Celle-ci est du reste l’équivalent exact de la zakkât musulmane, l’aumône ordonnée par la Loi qoranique : afin de conserver et d’augmenter les biens, on empêche le cycle de prospérité de se fermer et cela en sacrifiant le dixième, c’est-à-dire la partie qui constituerait précisément l’achèvement et la fin du cycle.

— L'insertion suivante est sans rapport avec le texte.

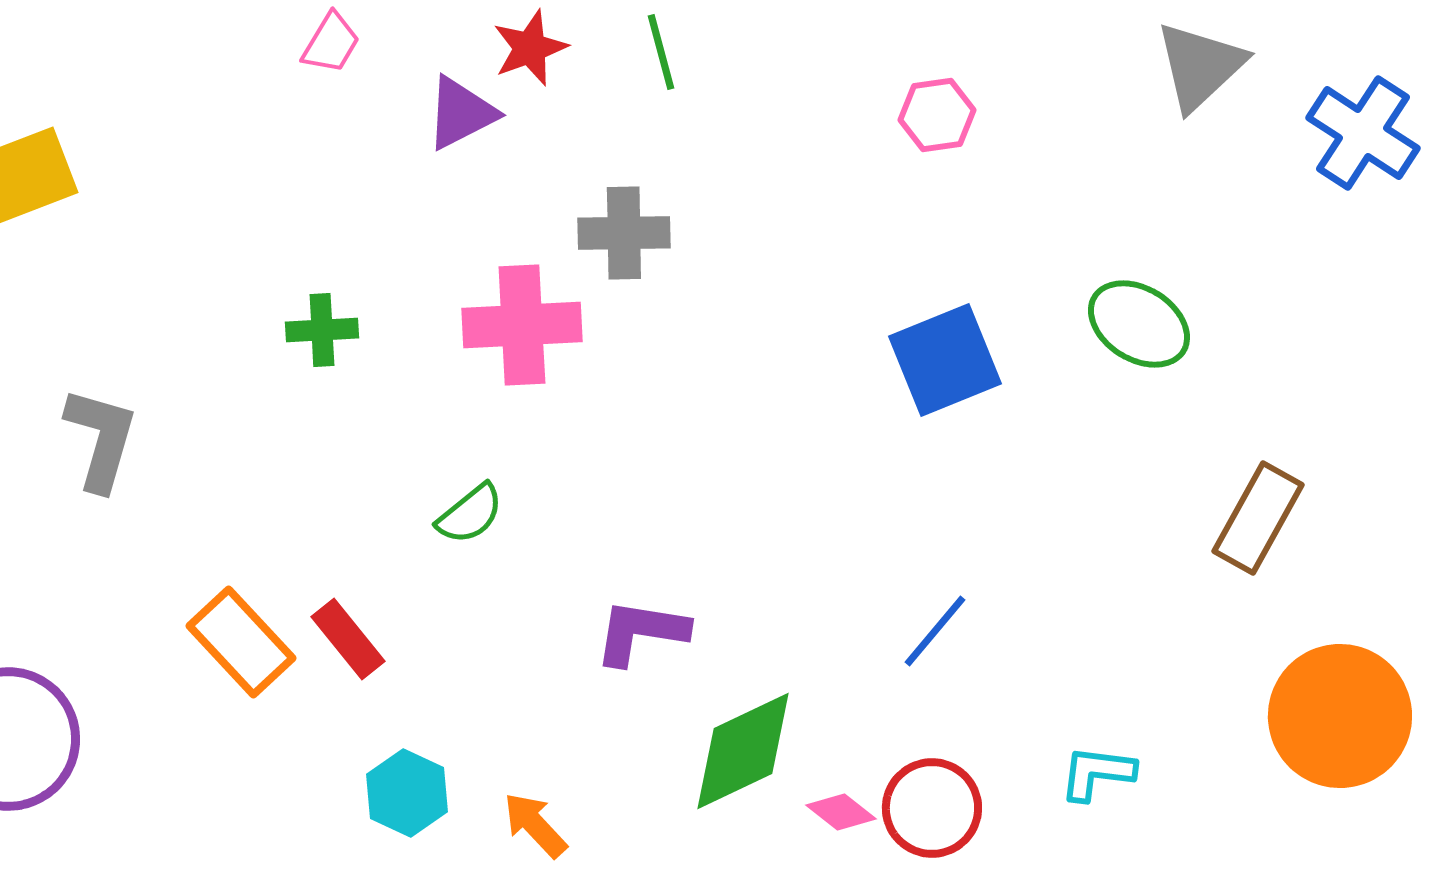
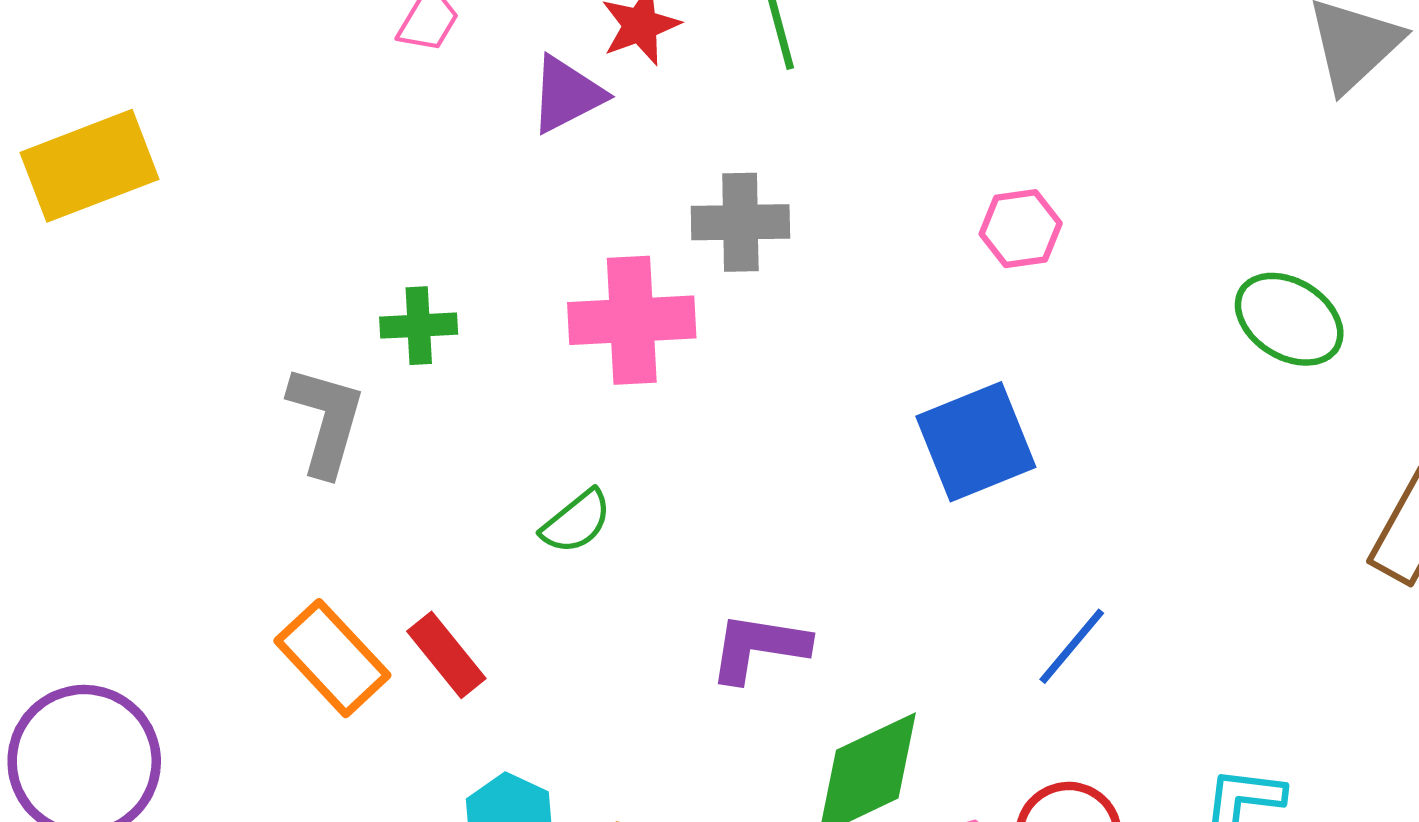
pink hexagon: (937, 115) -> (1021, 229), moved
blue square: (945, 360) -> (976, 442), moved
gray L-shape: (101, 439) -> (326, 420), moved

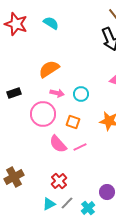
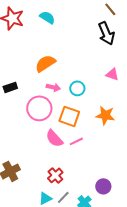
orange square: (73, 122) -> (69, 116), size x1.5

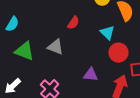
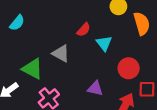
cyan triangle: (107, 33) -> (104, 43), moved
green triangle: (24, 51) -> (33, 69), moved

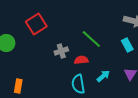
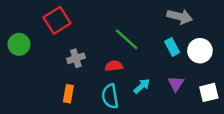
gray cross: (61, 51) -> (76, 58), moved
orange rectangle: (18, 86) -> (68, 94), moved

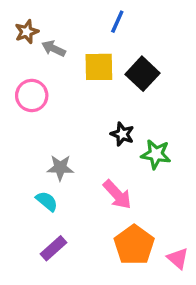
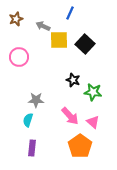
gray arrow: (54, 49) -> (43, 26), moved
cyan semicircle: (47, 201) -> (28, 120), turned -112
purple rectangle: (54, 248) -> (32, 148), turned -42
pink triangle: (178, 258) -> (93, 122), moved

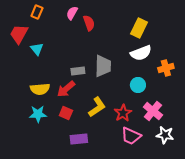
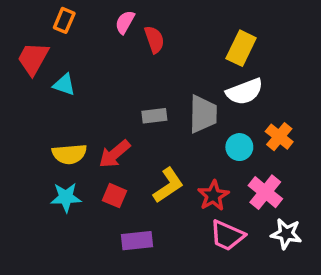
cyan triangle: (37, 49) -> (64, 85), turned -32
gray trapezoid: (103, 66) -> (203, 114), moved
orange cross: (166, 68) -> (279, 137), moved, turned -35
gray rectangle: (78, 71) -> (154, 116), moved

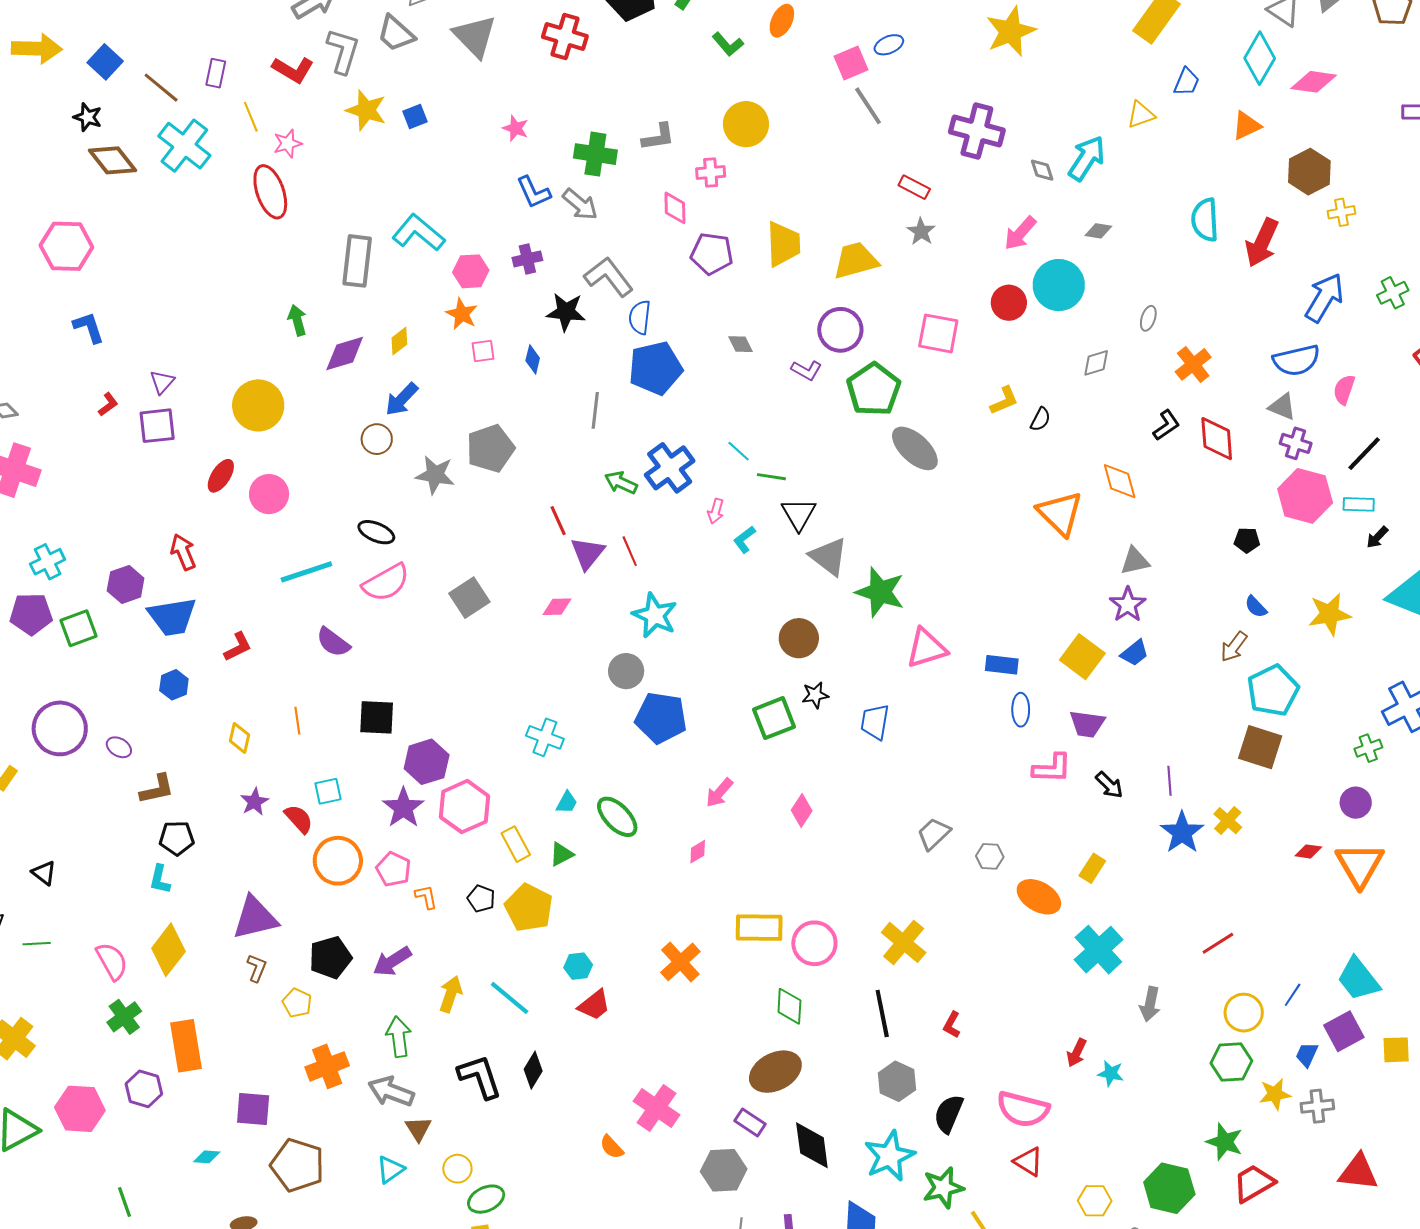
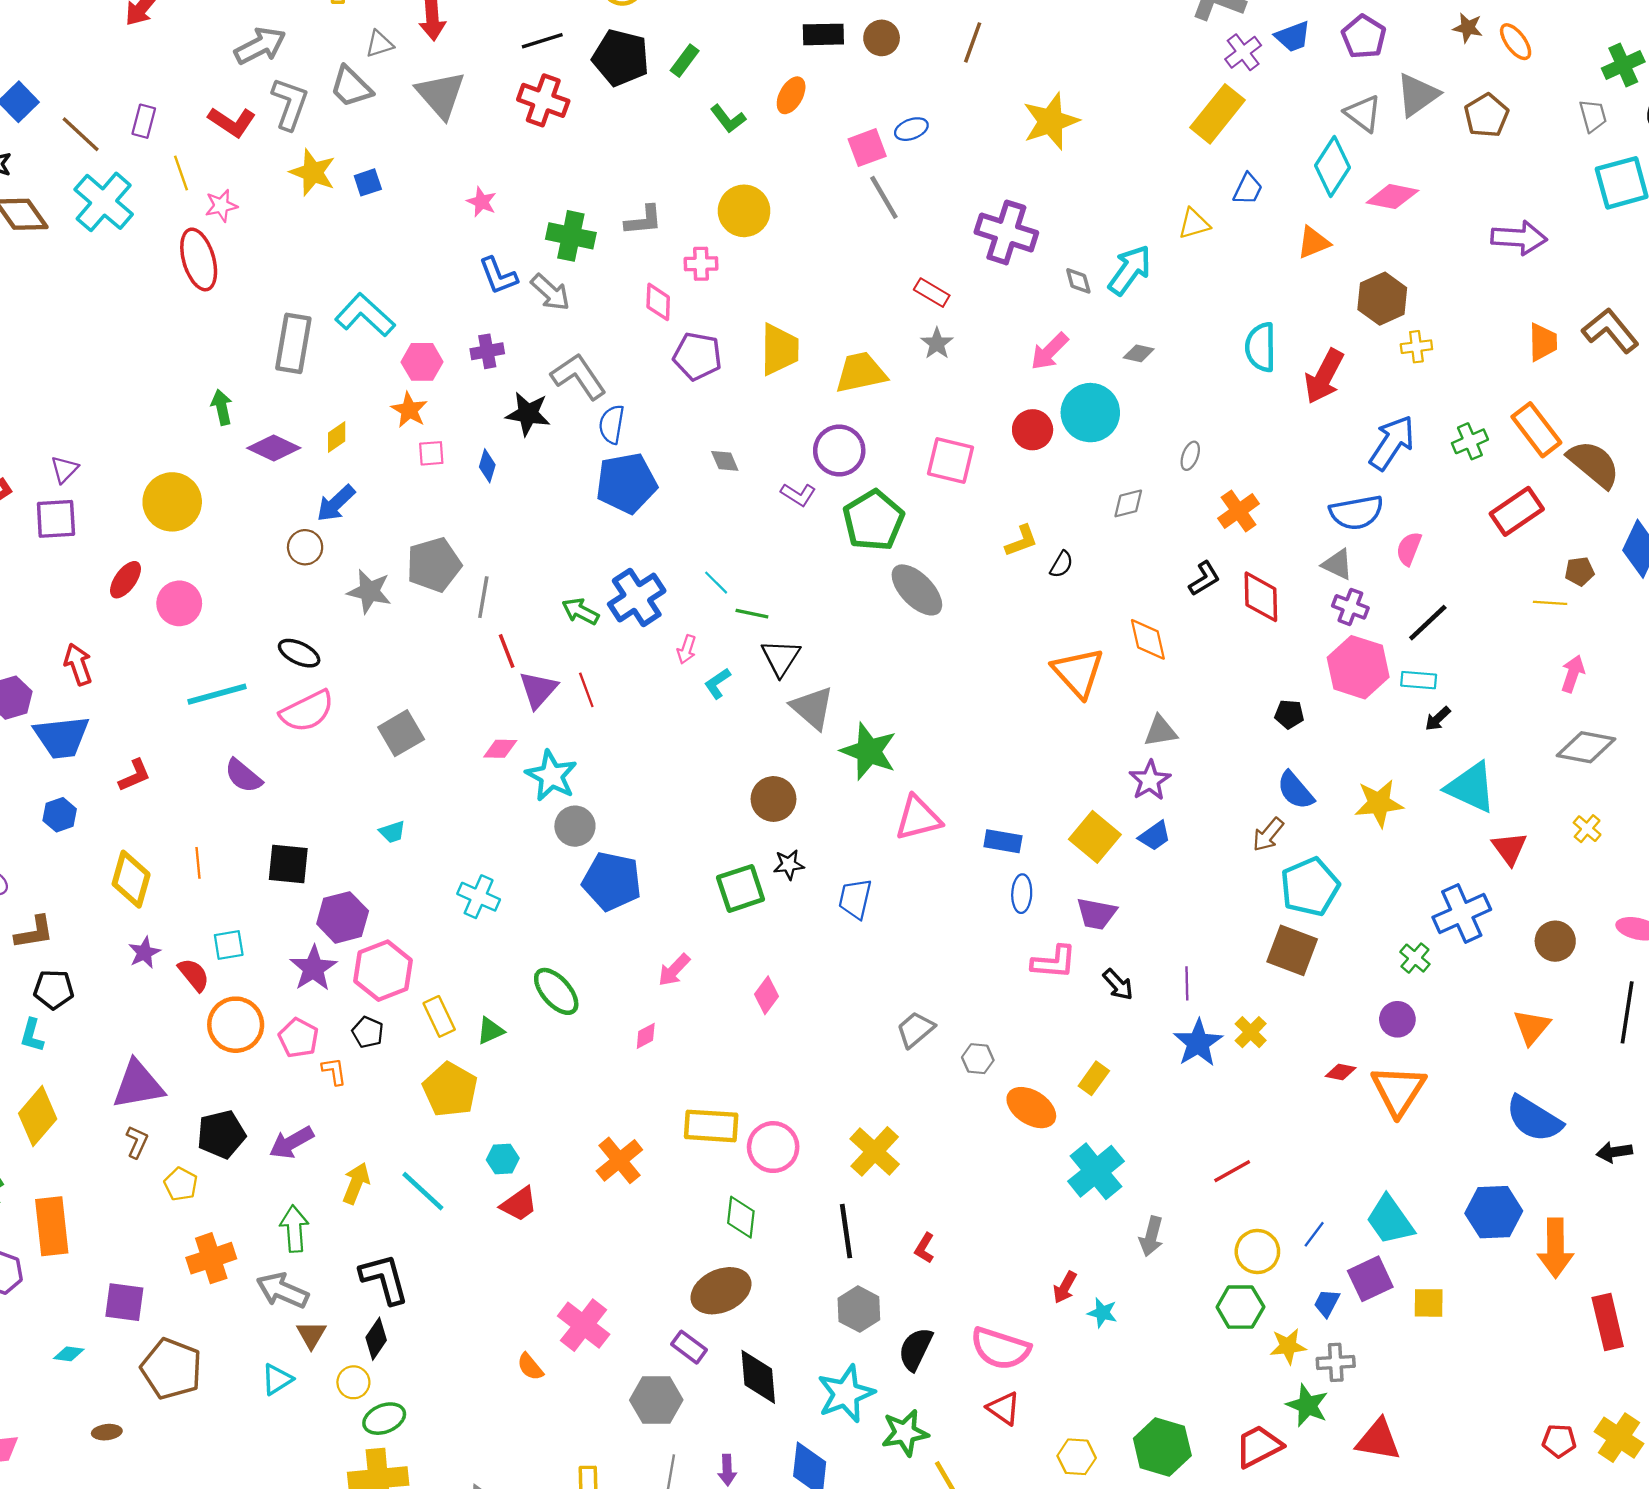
purple diamond: (345, 353) -> (274, 448), turned 39
gray line: (595, 410) -> (483, 597), moved
blue semicircle: (1256, 607) -> (1295, 790), size x1.5
cyan star: (655, 615) -> (551, 776), moved
yellow diamond: (240, 738) -> (131, 879), size x1.6
green cross: (1368, 748) -> (1415, 958), turned -32
cyan trapezoid: (567, 802) -> (392, 832), moved, turned 40
black pentagon: (481, 899) -> (368, 1032), moved
black diamond: (533, 1070) -> (376, 1339), moved
green star: (1225, 1142) -> (1307, 1405), moved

Le mot zakkât a le double sens de « purification » et de « croissance », termes dont le rapport étroit apparaît très nettement dans l’exemple de la taille des plantes; ce mot zakkât vient étymologiquement du verbe zakâ qui veut dire « prospérer » ou « purifier », ou encore, dans une autre acception, « lever » ou « payer » la contribution sacrée, ou encore « augmenter ». Rappelons aussi, dans cet ordre d’idées, l’expression arabe dîn, qui signifie non seulement « tradition », selon l’acception la plus courante, mais aussi « jugement », et, avec une voyellisation un peu différente qui fait que le mot se prononce alors dayn, « dette »; ici encore, les sens respectifs du mot se tiennent, la tradition étant considérée comme la dette de l’homme vis-à-vis de Dieu; et le « Jour du Jugement » (Yawm ed-Dîn) — « Jour » dont Allâh est appelé le « Roi » (Mâlik) — n’est autre que le jour du « paiement de la dette » de l’individu envers Celui à qui il doit tout et qui est son ultime raison suffisante.”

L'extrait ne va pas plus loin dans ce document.